When this version replaces the version in the original program, the program runs under the standard javaJDK interpreter, and each zero-divisor error displays the following message:


  Exception: java.lang.ArithmeticException: / by zero


Although there are no specific values in the context, the ability to display an exception description is valuable in other situations -- especially when you experiment with and debug exceptions.

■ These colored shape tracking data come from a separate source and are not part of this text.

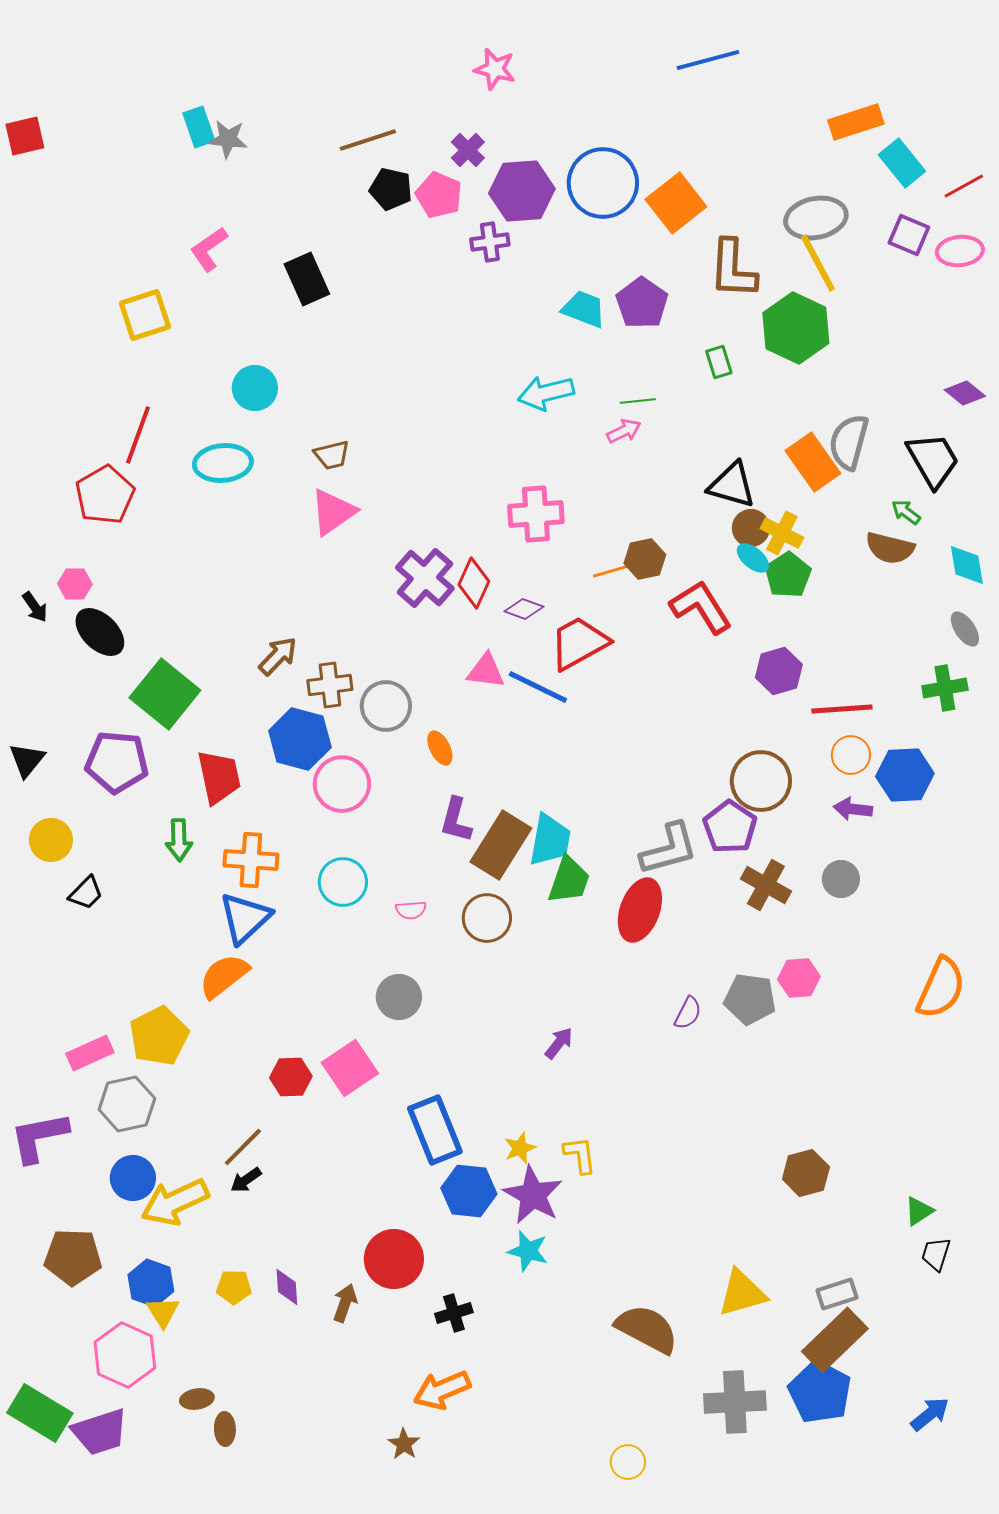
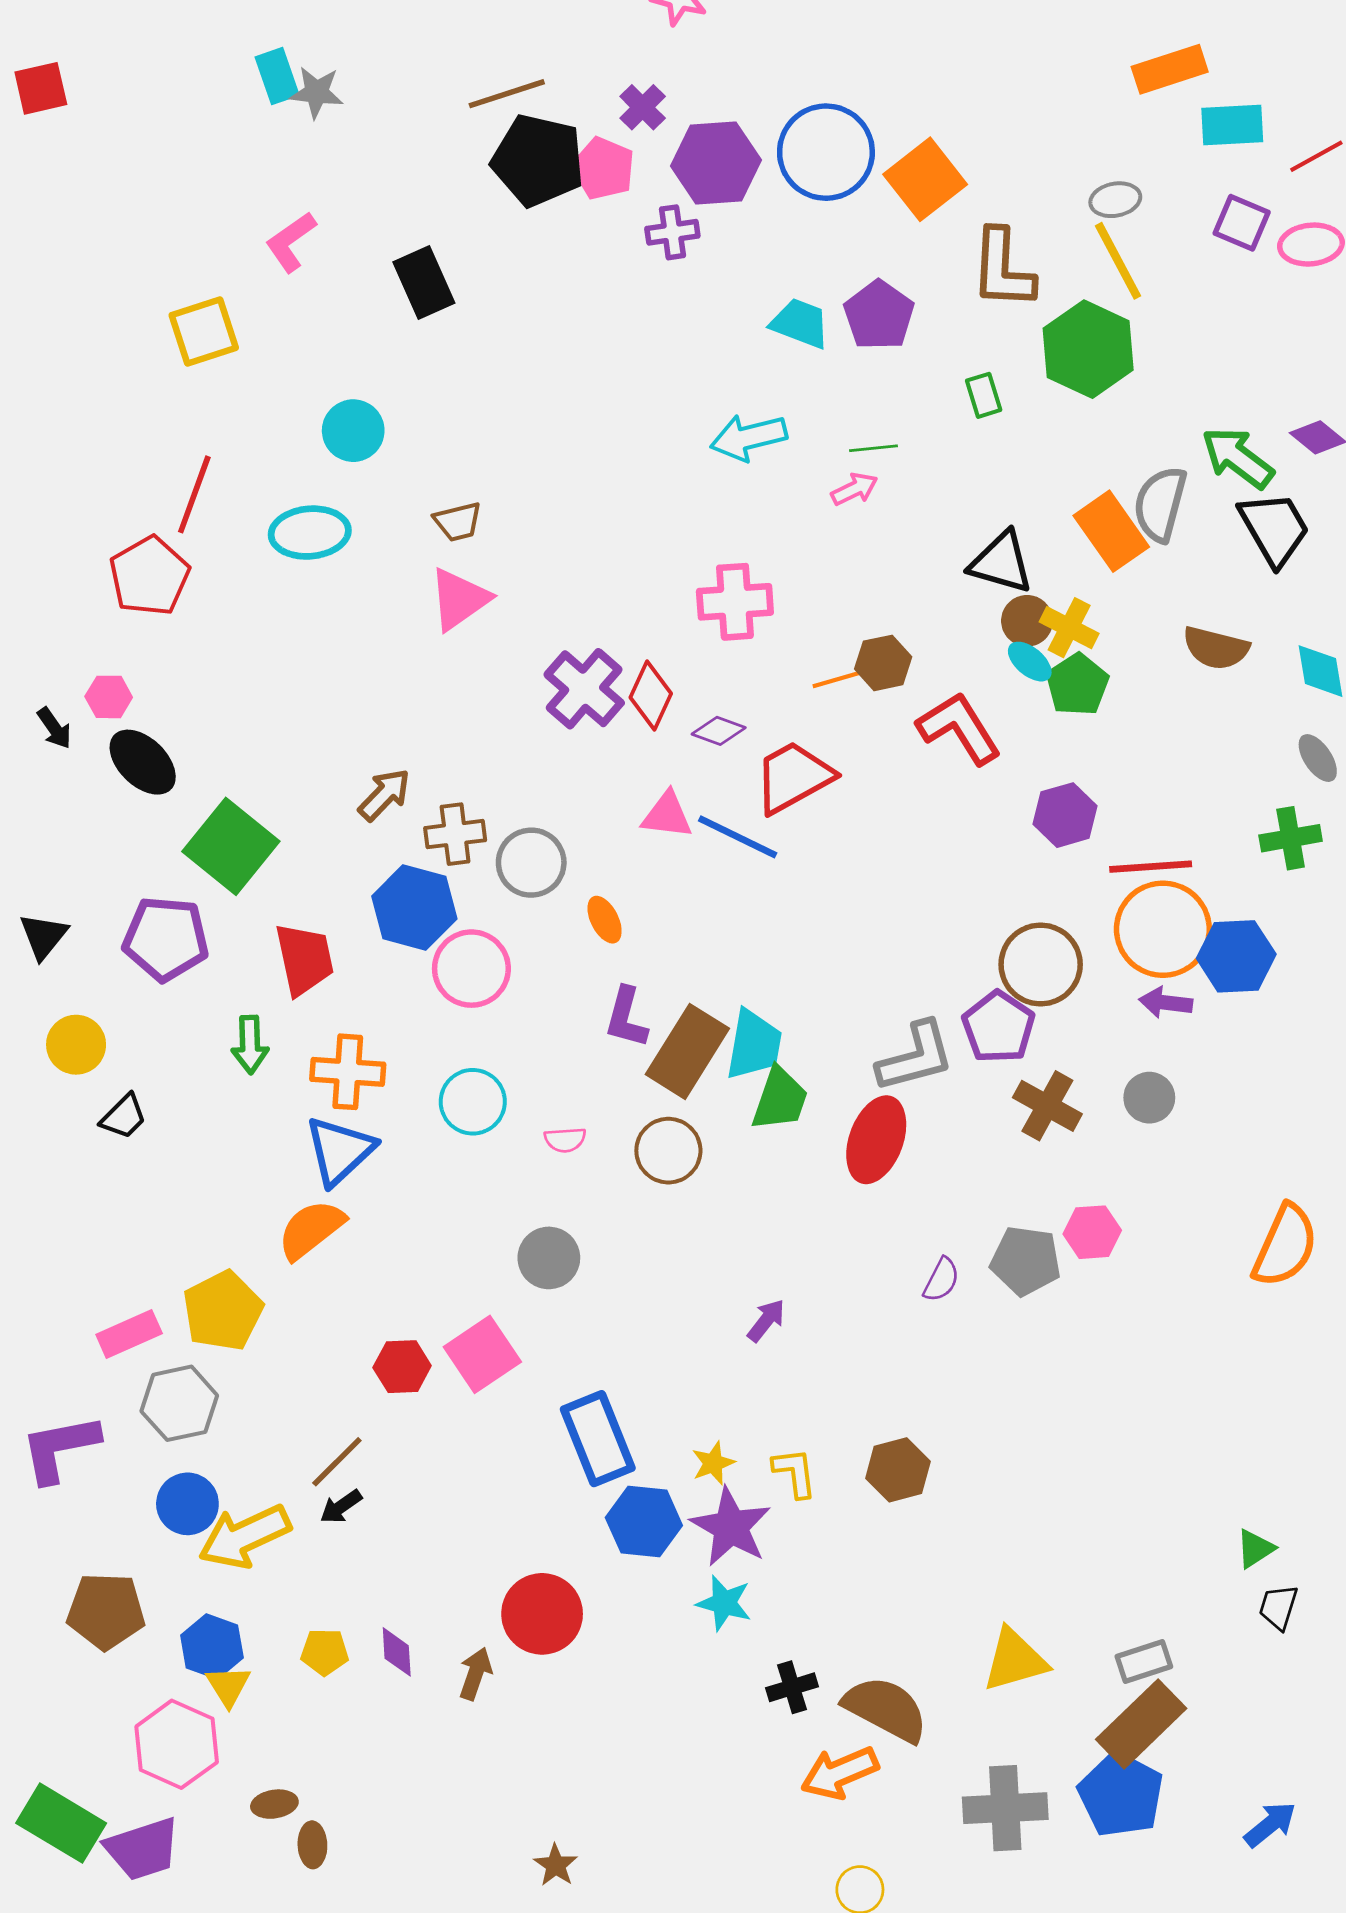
cyan rectangle: (902, 163) -> (1232, 125), turned -54
black pentagon: (391, 189) -> (538, 160), size x1.6
gray ellipse: (816, 218) -> (1115, 200), size x0.6
green arrow: (906, 512) -> (1238, 458), moved, size x1.8
orange circle: (851, 755) -> (1163, 929), size x1.8
brown hexagon: (806, 1173) -> (898, 1470), moved
black cross: (454, 1313) -> (792, 1687), moved
orange arrow: (442, 1390) -> (840, 1773), moved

Use of Java multiple catch statements
In some cases, multiple exceptions may be caused by a single piece of code. To handle this, you can define two or more catch clauses, each of which catches one type of exception. When an exception is thrown, each catch clause is checked in turn, and the first clause that matches the type of exception executes. When a catch statement is executed, the other clauses are bypassed and execution continues after the try/catch block. The following example designs two different types of exceptions:


// Demonstrate multiple catch statements.
class MultiCatch {
  public static void main(String args[]) {
    try {
      int a = args.length;
      System.out.println("a = " + a);
      int b = 42 / a;
      int c[] = { 1 };
      c[42] = 99;
    } catch(ArithmeticException e) {
      System.out.println("Divide by 0: " + e);
    } catch(ArrayIndexOutOfBoundsException e) {
      System.out.println("Array index oob: " + e);
    }
    System.out.println("After try/catch blocks.");
  }
}

Running the program under starting conditions with no command-line arguments results in the exception being divided by zero because a is 0. If you supply a command-line argument, it will survive, setting a to be greater than zero. But it causes an ArrayIndexOutOf BoundsException because the length of the integer array c is 1, and the program tries to assign c[42].

Here is the output of the program running in two different situations:


C:>java MultiCatch
a = 0
Divide by 0: java.lang.ArithmeticException: / by zero After try/catch blocks.
C:>java MultiCatch TestArg
a = 1
Array index oob: java.lang.ArrayIndexOutOfBoundsException After try/catch blocks.

When you use multiple catch statements, it is important to remember that exception subclasses must be used before any of their superclasses. This is because the catch statement for the parent class catches exceptions for that type and all its subtypes. This way, if the subclass is behind the parent, the subclass will never arrive. Also, unreachable code in Java is an error. For example, consider the following program:



class SuperSubCatch {
  public static void main(String args[]) {
    try {
      int a = 0;
      int b = 42 / a;
    } catch(Exception e) {
      System.out.println("Generic Exception catch.");
    }
    
    catch(ArithmeticException e) { // ERROR - unreachable
      System.out.println("This is never reached.");
    }
  }
}

If you try to compile the program, you will receive an error message saying that the second catch statement will not arrive because the exception has been caught. Because arithmeexception is a subclass of Exception, the first catch statement handles all exception-oriented errors, including arithmeexception. This means that the second catch statement will never execute. To modify the program, reverse the order of the two catch statements.